Pregnancy in Complement-Mediated Thrombotic Microangiopathy: Maternal and Neonatal Outcomes

Natalja Haninger-Vacariu; Andreas Gleiss; Martina Gaggl; Christof Aigner; Renate Kain; Zoltán Prohászka; Ágnes Szilágyi; Dorottya Csuka; Georg A Böhmig; Raute Sunder-Plassmann; Gere Sunder-Plassmann; Alice Schmidt

doi:10.1016/j.xkme.2023.100669

Pregnancy in Complement-Mediated Thrombotic Microangiopathy: Maternal and Neonatal Outcomes

Kidney Med. 2023 May 16;5(7):100669. doi: 10.1016/j.xkme.2023.100669. eCollection 2023 Jul.

Affiliations

¹ Division of Nephrology and Dialysis, Department of Medicine III, Medical University of Vienna, Vienna, Austria.
² Center for Medical Science, Institute of Clinical Biometrics, Medical University of Vienna, Vienna, Austria.
³ Department of Pathology, Medical University of Vienna, Vienna, Austria.
⁴ Research Laboratory, Department of Internal Medicine and Hematology, and MTA-SE Research Group of Immunology and Hematology, Hungarian Academy of Sciences and Semmelweis University, Budapest, Hungary.
⁵ Genetics Laboratory, Department of Laboratory Medicine, Medical University of Vienna, Vienna, Austria.

Abstract

Rationale & objective: Pregnancy, delivery, and neonatal outcomes in women with complement-mediated thrombotic microangiopathy (cTMA) have not been well described. A better understanding of these outcomes is necessary to provide women with competent pregnancy counseling.

Study design: Cohort study.

Setting and participants: Women with a history of cTMA and pregnancies enrolled into the Vienna thrombotic microangiopathy cohort.

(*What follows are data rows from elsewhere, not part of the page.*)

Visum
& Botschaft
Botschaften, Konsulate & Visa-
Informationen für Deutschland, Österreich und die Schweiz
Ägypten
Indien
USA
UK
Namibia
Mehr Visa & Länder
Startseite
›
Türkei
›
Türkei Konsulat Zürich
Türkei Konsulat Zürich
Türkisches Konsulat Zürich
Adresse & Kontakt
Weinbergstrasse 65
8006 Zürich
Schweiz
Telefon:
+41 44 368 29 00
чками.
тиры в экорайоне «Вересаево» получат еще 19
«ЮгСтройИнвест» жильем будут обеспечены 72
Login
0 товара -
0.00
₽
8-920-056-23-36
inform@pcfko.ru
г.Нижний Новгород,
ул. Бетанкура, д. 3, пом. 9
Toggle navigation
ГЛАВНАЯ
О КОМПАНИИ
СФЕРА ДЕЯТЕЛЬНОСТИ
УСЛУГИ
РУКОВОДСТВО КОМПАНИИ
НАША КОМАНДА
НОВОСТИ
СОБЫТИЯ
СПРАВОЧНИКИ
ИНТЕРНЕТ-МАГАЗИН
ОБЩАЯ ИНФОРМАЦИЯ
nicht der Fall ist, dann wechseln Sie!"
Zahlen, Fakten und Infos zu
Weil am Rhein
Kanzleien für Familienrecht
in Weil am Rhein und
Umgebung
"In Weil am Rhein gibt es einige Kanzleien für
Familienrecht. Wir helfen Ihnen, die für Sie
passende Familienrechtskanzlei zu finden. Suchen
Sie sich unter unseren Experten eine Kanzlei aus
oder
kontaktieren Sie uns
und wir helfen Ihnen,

Exposure: New onset or relapses of cTMA.

Outcomes: Pregnancy, delivery, and neonatal outcomes of pregnancies in women (a) before cTMA manifestation, (b) complicated by pregnancy-associated cTMA (P-cTMA), and (c) after first manifestation of cTMA or P-cTMA.

Analytical approach: Mixed models were used to adjust the comparison of pregnancy, delivery, and neonatal outcomes between conditions (before, with, and after cTMA) for repeated pregnancies using the mother's ID as random factor. In addition, the fixed factors, mother's age and neonate's sex, were used for adjustment. For (sex-adjusted and age-adjusted) centile outcomes, only the mother's age was used. Adjusted odds ratios were derived from a generalized linear mixed model with live birth as the outcome. Least squares means and pairwise differences between them were derived from the linear mixed models for the remaining outcomes.

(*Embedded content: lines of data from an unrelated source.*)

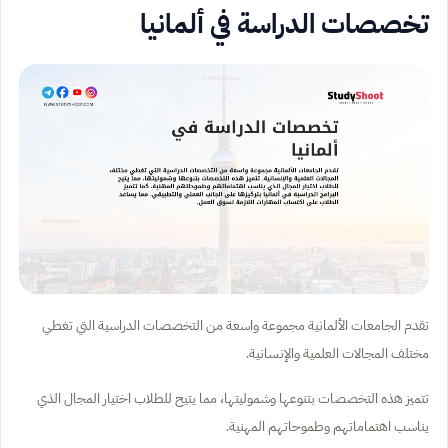
تخصصات الدراسة في ألمانيا
تقدم الجامعات الألمانية مجموعة واسعة من التخصصات الدراسية التي تغطي
مختلف المجالات العلمية والإنسانية.
تتميز هذه التخصصات بتنوعها وشموليتها، مما يتيح للطلاب اختيار المجال الذي
يناسب اهتماماتهم وطموحاتهم المهنية.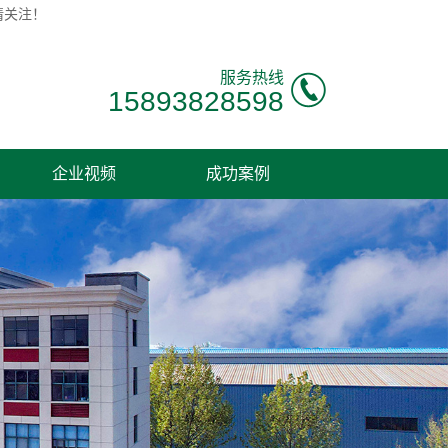
请关注！
服务热线
15893828598
企业视频
成功案例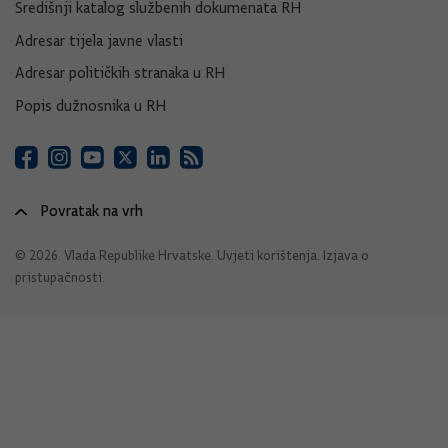
Središnji katalog službenih dokumenata RH
Adresar tijela javne vlasti
Adresar političkih stranaka u RH
Popis dužnosnika u RH
Povratak na vrh
© 2026. Vlada Republike Hrvatske.
Uvjeti korištenja
.
Izjava o
pristupačnosti
.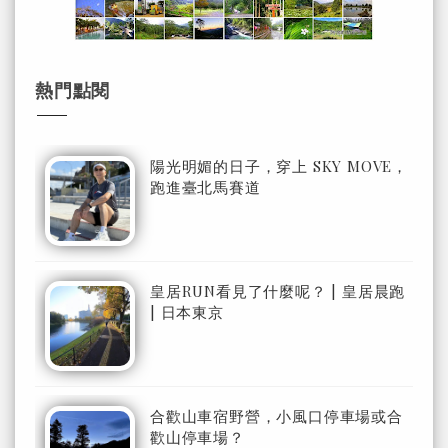
熱門點閱
陽光明媚的日子，穿上 SKY MOVE，
跑進臺北馬賽道
皇居RUN看見了什麼呢？ | 皇居晨跑
| 日本東京
合歡山車宿野營，小風口停車場或合
歡山停車場？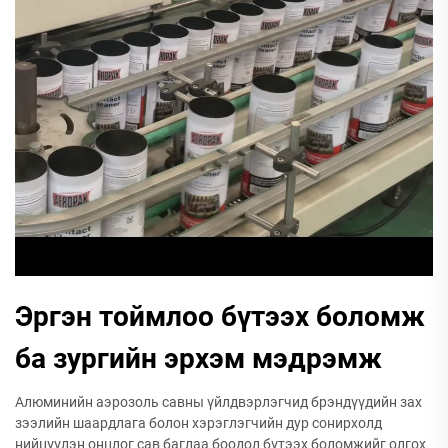
Эргэн тоймлоо бүтээх боломж
ба зургийн эрхэм мэдрэмж
Алюминийн аэрозоль савны үйлдвэрлэгчид брэндүүдийн зах
зээлийн шаардлага болон хэрэглэгчийн дур сонирхолд
нийцүүлэн онцлог сав баглаа боодол бүтээх боломжийг олгох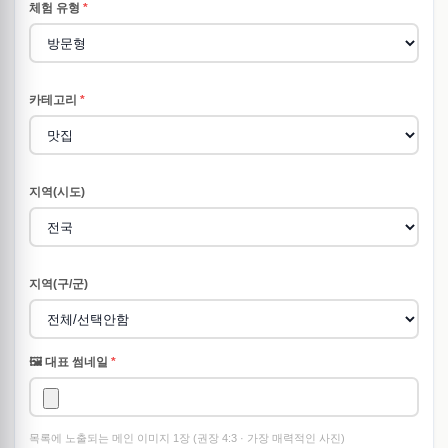
체험 유형
*
카테고리
*
지역(시도)
지역(구/군)
🖼️ 대표 썸네일
*
목록에 노출되는 메인 이미지 1장 (권장 4:3 · 가장 매력적인 사진)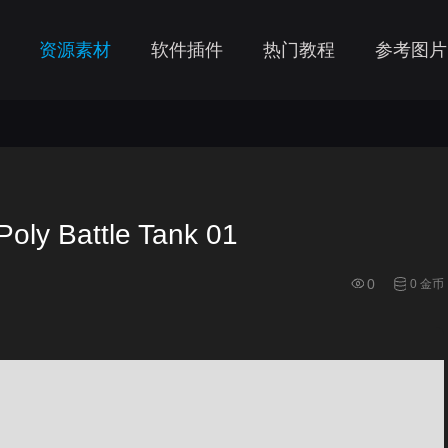
资源素材
软件插件
热门教程
参考图片
 Battle Tank 01
0
0 金币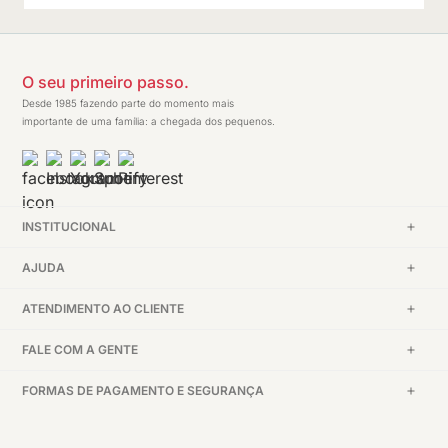
O seu primeiro passo.
Desde 1985 fazendo parte do momento mais
importante de uma família: a chegada dos pequenos.
INSTITUCIONAL
AJUDA
ATENDIMENTO AO CLIENTE
FALE COM A GENTE
FORMAS DE PAGAMENTO E SEGURANÇA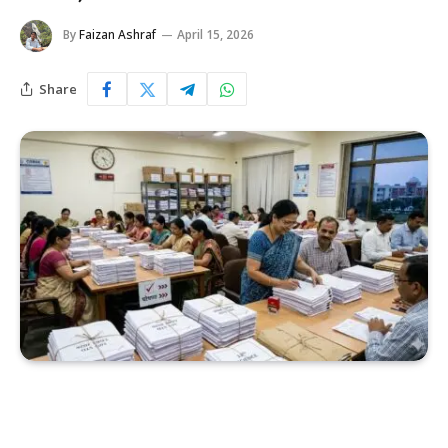
By
Faizan Ashraf
April 15, 2026
Share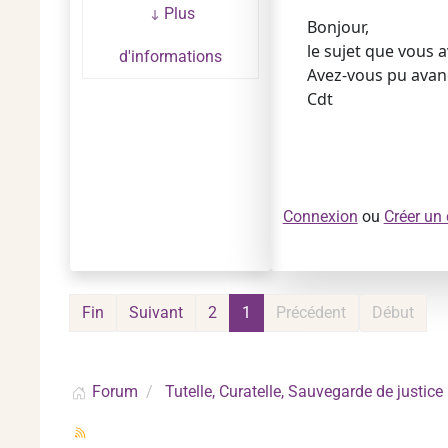
Plus
Bonjour,
le sujet que vous 
d'informations
Avez-vous pu avan
Cdt
Connexion
ou
Créer un
Fin
Suivant
2
1
Précédent
Début
Forum
Tutelle, Curatelle, Sauvegarde de justice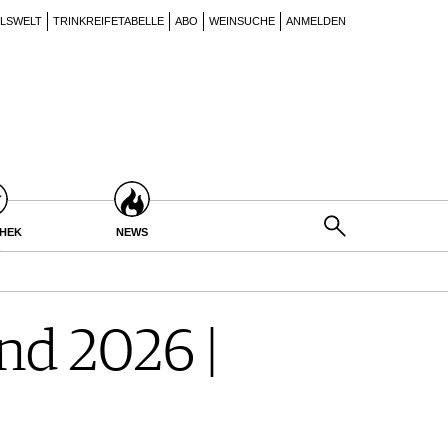
ILSWELT
TRINKREIFETABELLE
ABO
WEINSUCHE
ANMELDEN
THEK
NEWS
d 2026 |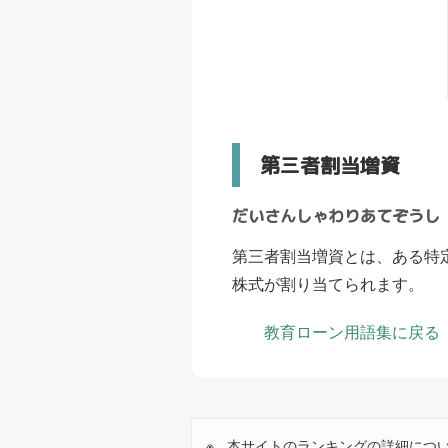
第三者割当増資
だいさんしゃわりあてぞうし
第三者割当増資とは、ある特
株式が割り当てられます。
教育ローン用語集に戻る
本サイトのランキングの詳細につ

Results: 28 women reported 74 pregnancies. Despite higher rates of fetal loss before the diagnosis of P-cTMA and preterm births with P-cTMA, most of the women were able to conceive successfully. Neonatal development in all 3 conditions of pregnancies was excellent. Pregnancy and neonatal outcomes were better in women with a pregnancy after the diagnosis of cTMA.

Limitations: Although our data set comprises a considerable number of 74 pregnancies, the effective sample size is lower because only 28 mothers with multiple pregnancies were observed. The statistical power for detecting clinically relevant effects was probably low. A recall bias for miscarriages cannot be ruled out.

Conclusions: Prepregnancy counseling of women with a history of cTMA can be supportive of their desire to become pregnant.

Keywords: Thrombotic microangiopathy; aHUS; abortion; cTMA; complement system; delivery; live birth; miscarriage; neonatal outcomes; pregnancy; pregnancy counseling.